11. The chafing is REAL. And it happens in unexpected places. I was not surprised to get a little chafing on the inside of my upper thighs. From previous training, I even knew to expect a little at the insides of my arms where they rubbed my chest wall. The chafing where my heart rate monitor sits is understandable. But the one that I just don’t get is on my back where my hydration belt sits, not really moving, over my clothes. And that is always that one that, as soon as I step into the shower or sit down in the bathtub, screams out, “GOTCHA!!!!!”
10. Wear the sports bra! (Warning—personal information coming up). I am no Dolly Parton, not by a LONG shot. I have never really seen the need for sports bras. They can be more difficult to take off if you are sweaty and seem like they make you hotter. However, even for those of us that are bust-challenged, more support is definitely more comfortable after about mile 5. And did you read #11 above? Regular bras definitely add to that one as well.

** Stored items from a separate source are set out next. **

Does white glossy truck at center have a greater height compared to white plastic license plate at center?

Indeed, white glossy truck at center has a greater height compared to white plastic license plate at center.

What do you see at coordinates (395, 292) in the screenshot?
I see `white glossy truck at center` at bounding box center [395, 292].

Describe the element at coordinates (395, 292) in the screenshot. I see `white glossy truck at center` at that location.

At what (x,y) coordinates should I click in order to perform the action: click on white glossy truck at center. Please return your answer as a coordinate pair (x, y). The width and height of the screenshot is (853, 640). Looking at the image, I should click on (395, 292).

9. Your children, regardless of age, are probably capable of more than you think around the house. So if you have a long run and will be gone when your tweens wake up for breakfast I guarantee they will find something to eat. And mine are old enough that I sometimes just left a recipe on the counter and let them figure it out. No one starved. Except me, as I was out running (see also #4).
8. Do not underestimate the importance of sleep or the power of heat. Invariably, when it was really hot out, and I had a bad run, I would try to figure out why. Then, later in the day, the posts would start—EVERYONE had a run that was not what they wanted. Someone actually posted a chart about the effects of temperature on workout by degrees. With my job, sleep can be as unpredictable as St. Louis weather. And I often noticed the same crummy effect on my workouts if I was up all night working. But once again, during this process, Sam posted something about sleep!

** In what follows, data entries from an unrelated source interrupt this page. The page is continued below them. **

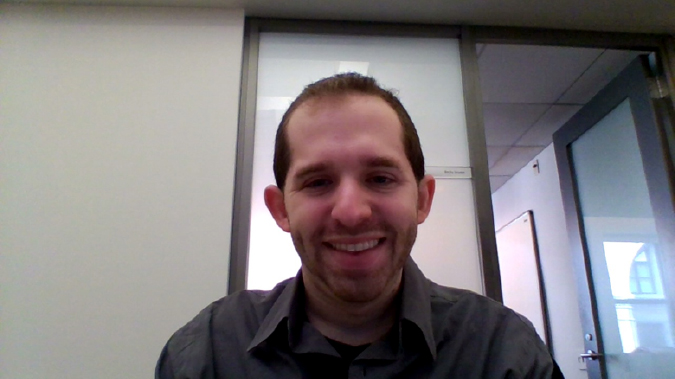 You are a GUI agent. You are given a task and a screenshot of the screen. Output one action in this format:
    pyautogui.click(x=<x>, y=<y>)
    Task: Click on the ceiling
    Image resolution: width=675 pixels, height=379 pixels.
    Given the screenshot: What is the action you would take?
    pyautogui.click(x=507, y=66)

7. Vegetables are not always your friend. Sure, they are healthy, full of vitamins and minerals and great for clean eating. You can have them raw, steamed, grilled, seasoned any way you like them. And many of them are a great source of fiber, which is very important to good functioning of your digestive system. And therein lies the problem. Enough said.
6. Variety is the spice of life. This is true with respect to your nutrition, as you can only eat so many black cherry Bloks before you hate them. It is true with respect to your hydration (can you say Watermelon?!?! Just like a jolly rancher!). And it is certainly true of running routes. When I was struggling at one point with whether I could actually do this, a very wise runner told me to go different places for my long run. I thought knowing what was coming was a great idea. Boy, was I off base on that one. New routes made it more interesting and therefore easier.
5. Use the power of being on a team (or at least of having friends in “the lifestyle”)! With a month to go I was struggling a LOT. I posted on the Evolve Facebook page and within hours had several responses that helped me out. People shared their stories and suggestions. And, after that I had several others checking in on me to see how training was going and wishing me luck. The day before the marathon I had texts and Facebook messages from a lot of Evolve folks as well as others I have met on this journey. It made a huge difference.
4. Grocery shopping after a long run is a crapshoot. Even after eating something, there is still a weakening of the defenses. Delicious salty chips? Absolutely! That wonderful carbonated drink? It is like something from Alice in Wonderland with a “Drink Me” sign. Your children will pick up on this quickly and want to accompany you. They know that now is the chance to put ice cream and cookies and who knows what else in the cart, as you will either not notice, not care, or say, “That looks really good. Go get another pack of that.”
3. Don’t panic when the unexpected happens. And in the long process of training, it will. Kids get sick, work projects pop up, you get injured. Adapt, adjust and keep a positive attitude. I told my family in the 2 weeks before the race I was going to be selfish, and that there would be food in the house, and I would get them to scheduled activities, but nothing extra. Then there was a homecoming dress crisis, a student started a rotation in my office (yes, I knew about that one but kind of forgot), a car that completely died 6 days before the race requiring trips to car dealers and purchasing a vehicle, and a baby to deliver at 1 in the morning the day of the race. When the car broke down, I almost lost it, but that would not have fixed anything. And so you adjust and move on.
2. Have a partner in crime! Finding someone else with my same brand of crazy made all the difference. We didn’t always run together, but we always checked in with each other, gave support on our bad days (which luckily rarely coincided), and sure as heck pushed each other along on race day. I was fortunate to find someone I enjoy running with who happens to be well paced to me. This may not work for everyone, but it was a huge benefit to me!
1. Never say never. I said I would never do a marathon. I said there was no way I was going to finish. I said there was no way I could keep up with the training. Of course, after I finished, I did say I was never doing another one…hmmmmmm.